O objectivo principal não é permitir que os eleitores, exercendo o seu direito de forma livre, sejam, de facto, o factor determinante na tomada de decisão sobre a quem deve recair a responsabilidade de dirigir o Estado.
Todos os modelos de gestão eleitoral experimentados em Moçambique foram exorbitantemente dispendiosos, de uma eficácia limitada, e como tal um fracasso. A última experiência de paridade só serviu para complicar ainda mais o processo, com muita confusão que resulta em que na ocorrência de erros, se torne quase impossível determinar o ponto de partida.
As desconfianças políticas que teimam em prevalecer quase 23 anos depois da realização das primeiras eleições multipartidárias concorrem para que ainda não seja possível o estabelecimento de um sistema de gestão eleitoral profissionalizado, linear e célere na tomada de decisões. Seria desejável a eliminação da duplicidade que se verifica na administração de eleições em Moçambique, criando-se um único órgão de supervisão, tendo sob sua alçada um corpo técnico e operacional responsável pela logística. Ou seja, o Secretariado Técnico de Administração Eleitoral (STAE) deve ser abolido, e as suas funções, com um director-geral de eleições à cabeça, incorporadas na Comissão Nacional de Eleições (CNE), esta que não deve ter mais do que cinco ou sete membros.

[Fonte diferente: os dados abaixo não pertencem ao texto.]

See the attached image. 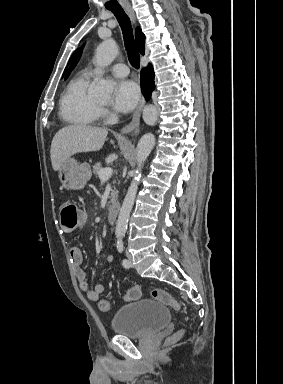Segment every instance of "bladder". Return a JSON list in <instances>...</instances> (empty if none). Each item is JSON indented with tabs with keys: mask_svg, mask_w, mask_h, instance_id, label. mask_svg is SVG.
Returning a JSON list of instances; mask_svg holds the SVG:
<instances>
[{
	"mask_svg": "<svg viewBox=\"0 0 283 384\" xmlns=\"http://www.w3.org/2000/svg\"><path fill=\"white\" fill-rule=\"evenodd\" d=\"M169 320V311L163 303L142 298L118 308L111 327L116 335L143 338L164 328Z\"/></svg>",
	"mask_w": 283,
	"mask_h": 384,
	"instance_id": "31cf9c89",
	"label": "bladder"
}]
</instances>
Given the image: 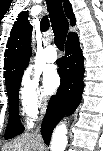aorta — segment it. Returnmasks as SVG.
Listing matches in <instances>:
<instances>
[{
    "label": "aorta",
    "mask_w": 103,
    "mask_h": 151,
    "mask_svg": "<svg viewBox=\"0 0 103 151\" xmlns=\"http://www.w3.org/2000/svg\"><path fill=\"white\" fill-rule=\"evenodd\" d=\"M68 139H67V128L64 123L59 124L51 139L50 150L51 151H65L67 146Z\"/></svg>",
    "instance_id": "obj_1"
}]
</instances>
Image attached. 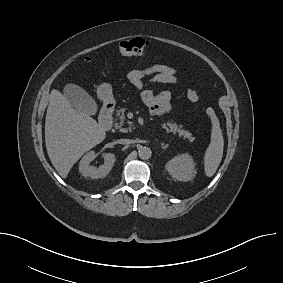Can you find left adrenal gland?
Masks as SVG:
<instances>
[{"mask_svg":"<svg viewBox=\"0 0 283 283\" xmlns=\"http://www.w3.org/2000/svg\"><path fill=\"white\" fill-rule=\"evenodd\" d=\"M168 147H169V144H163V143L161 144L162 149H167Z\"/></svg>","mask_w":283,"mask_h":283,"instance_id":"a2214340","label":"left adrenal gland"}]
</instances>
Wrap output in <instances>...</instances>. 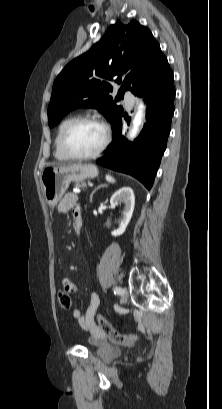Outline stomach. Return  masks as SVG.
Here are the masks:
<instances>
[{"mask_svg": "<svg viewBox=\"0 0 222 409\" xmlns=\"http://www.w3.org/2000/svg\"><path fill=\"white\" fill-rule=\"evenodd\" d=\"M98 169L93 164L73 163L60 167H47L42 171L41 184L46 203L56 206L71 182H83L95 178Z\"/></svg>", "mask_w": 222, "mask_h": 409, "instance_id": "1", "label": "stomach"}]
</instances>
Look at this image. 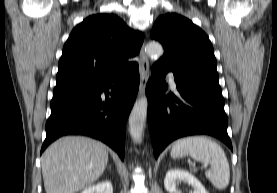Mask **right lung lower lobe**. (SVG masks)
<instances>
[{"mask_svg":"<svg viewBox=\"0 0 277 193\" xmlns=\"http://www.w3.org/2000/svg\"><path fill=\"white\" fill-rule=\"evenodd\" d=\"M138 88L137 63L97 79L56 85L41 153L63 135H86L109 145L123 160L125 125Z\"/></svg>","mask_w":277,"mask_h":193,"instance_id":"1","label":"right lung lower lobe"}]
</instances>
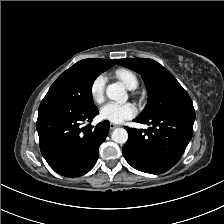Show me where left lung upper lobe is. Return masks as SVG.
<instances>
[{
  "label": "left lung upper lobe",
  "instance_id": "5c2ea615",
  "mask_svg": "<svg viewBox=\"0 0 224 224\" xmlns=\"http://www.w3.org/2000/svg\"><path fill=\"white\" fill-rule=\"evenodd\" d=\"M119 65L139 73L148 90V103L140 118H152L175 107L193 105L185 89L161 64L146 58L120 59Z\"/></svg>",
  "mask_w": 224,
  "mask_h": 224
}]
</instances>
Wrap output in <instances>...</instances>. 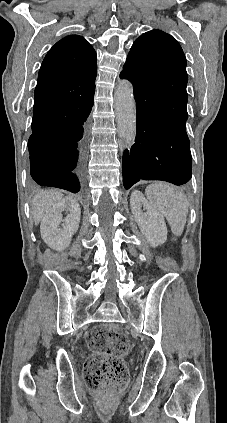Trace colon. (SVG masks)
Segmentation results:
<instances>
[{
  "label": "colon",
  "instance_id": "obj_1",
  "mask_svg": "<svg viewBox=\"0 0 227 423\" xmlns=\"http://www.w3.org/2000/svg\"><path fill=\"white\" fill-rule=\"evenodd\" d=\"M87 345L91 350L84 367L87 387L107 396L120 393L128 381L127 336L113 326L99 325L88 333Z\"/></svg>",
  "mask_w": 227,
  "mask_h": 423
}]
</instances>
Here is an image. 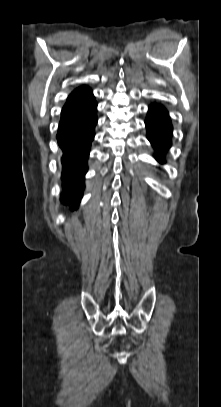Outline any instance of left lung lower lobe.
<instances>
[{
	"mask_svg": "<svg viewBox=\"0 0 221 407\" xmlns=\"http://www.w3.org/2000/svg\"><path fill=\"white\" fill-rule=\"evenodd\" d=\"M145 124L147 138L156 150L155 158L165 163L163 154L171 146L173 131L167 110L160 104L150 105Z\"/></svg>",
	"mask_w": 221,
	"mask_h": 407,
	"instance_id": "0a47b994",
	"label": "left lung lower lobe"
}]
</instances>
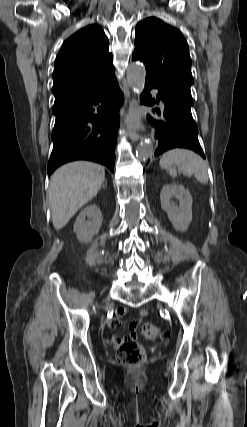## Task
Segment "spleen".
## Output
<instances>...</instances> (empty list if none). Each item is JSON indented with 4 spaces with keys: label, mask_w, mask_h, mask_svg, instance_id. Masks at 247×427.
<instances>
[{
    "label": "spleen",
    "mask_w": 247,
    "mask_h": 427,
    "mask_svg": "<svg viewBox=\"0 0 247 427\" xmlns=\"http://www.w3.org/2000/svg\"><path fill=\"white\" fill-rule=\"evenodd\" d=\"M175 165L181 166V171L185 176L194 175L202 184L208 182V166L205 161L193 151L176 148L164 153L160 159V166L169 170L170 176L172 177L177 176Z\"/></svg>",
    "instance_id": "obj_1"
}]
</instances>
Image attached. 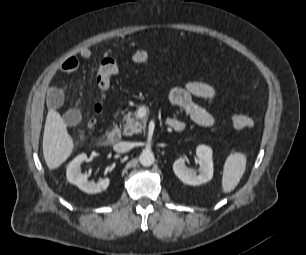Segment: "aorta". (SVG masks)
<instances>
[{
  "label": "aorta",
  "mask_w": 306,
  "mask_h": 255,
  "mask_svg": "<svg viewBox=\"0 0 306 255\" xmlns=\"http://www.w3.org/2000/svg\"><path fill=\"white\" fill-rule=\"evenodd\" d=\"M142 166L149 167L155 162L154 154L149 150H144L139 157Z\"/></svg>",
  "instance_id": "obj_1"
}]
</instances>
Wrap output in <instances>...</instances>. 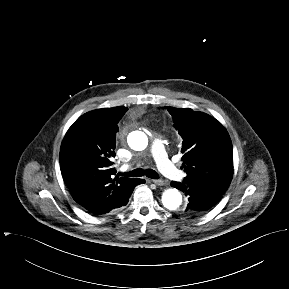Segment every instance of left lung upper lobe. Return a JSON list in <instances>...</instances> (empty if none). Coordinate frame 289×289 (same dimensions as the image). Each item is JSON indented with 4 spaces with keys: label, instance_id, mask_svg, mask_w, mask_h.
I'll return each mask as SVG.
<instances>
[{
    "label": "left lung upper lobe",
    "instance_id": "5c2ea615",
    "mask_svg": "<svg viewBox=\"0 0 289 289\" xmlns=\"http://www.w3.org/2000/svg\"><path fill=\"white\" fill-rule=\"evenodd\" d=\"M168 112L183 139L182 165L187 172L183 183L222 195L233 176V149L228 132L206 113L174 107H168Z\"/></svg>",
    "mask_w": 289,
    "mask_h": 289
}]
</instances>
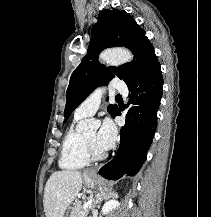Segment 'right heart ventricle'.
<instances>
[{"label":"right heart ventricle","instance_id":"right-heart-ventricle-1","mask_svg":"<svg viewBox=\"0 0 211 217\" xmlns=\"http://www.w3.org/2000/svg\"><path fill=\"white\" fill-rule=\"evenodd\" d=\"M82 117L75 116L61 144L59 166L66 170H77L87 166L90 159L86 153L84 136L78 131L77 123Z\"/></svg>","mask_w":211,"mask_h":217}]
</instances>
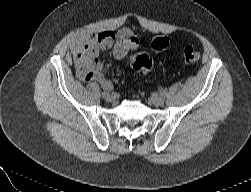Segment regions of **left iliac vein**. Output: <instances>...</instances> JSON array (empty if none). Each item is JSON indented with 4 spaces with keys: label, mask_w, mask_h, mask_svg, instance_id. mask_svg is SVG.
I'll list each match as a JSON object with an SVG mask.
<instances>
[{
    "label": "left iliac vein",
    "mask_w": 251,
    "mask_h": 192,
    "mask_svg": "<svg viewBox=\"0 0 251 192\" xmlns=\"http://www.w3.org/2000/svg\"><path fill=\"white\" fill-rule=\"evenodd\" d=\"M150 103L154 106H162L164 104V99L160 96H153L150 99Z\"/></svg>",
    "instance_id": "4c4485c4"
}]
</instances>
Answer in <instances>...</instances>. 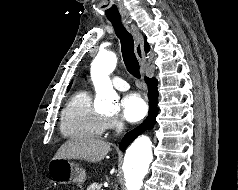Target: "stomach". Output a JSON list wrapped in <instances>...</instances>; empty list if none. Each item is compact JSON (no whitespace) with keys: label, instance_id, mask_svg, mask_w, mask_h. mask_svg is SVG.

A CNE deve ser um órgão verdadeiramente independente, com um orçamento próprio votado pela Assembleia da República, e dirigida por um magistrado de competência e idoneidade reconhecidas.
O Governo (na sua componente executiva) deve ter cada vez menos envolvimento na gestão de eleições. Não pode haver eleições transparentes se o Governo do dia, que é obviamente parte interessada, tiver algum papel que lhe confere vantagens no processo.
O sistema de adjudicação de contenciosos eleitorais deve ser tornado mais flexível e realisticamente ao alcance dos intervenientes. No seu estado actual ele continua enfadonho e ineficaz. Legítimas reclamações de partidos políticos ou de candidatos deixam de ser resolvidas porque em muitos casos os queixosos não dispõem dos meios que lhes permitem apresentar as suas reivindicações nas complexas condições que são impostas pela lei.
A polícia de choque deve ser impedida, por lei, de qualquer envolvimento em matéria eleitoral. Deve se dar maior robustez à polícia de protecção para que seja esta o garante da segurança nos postos de votação, contrariando o actual cenário em que lugares de exercício de um direito cívico são por vezes transformados em autênticos teatros de guerra, de onde urnas contendo boletins de voto são transportados para esquadras da polícia, e onde fiscais em cumprimento de suas actividades legítimas são obrigados a abandonar para permitir que a fraude se consuma com total impunidade.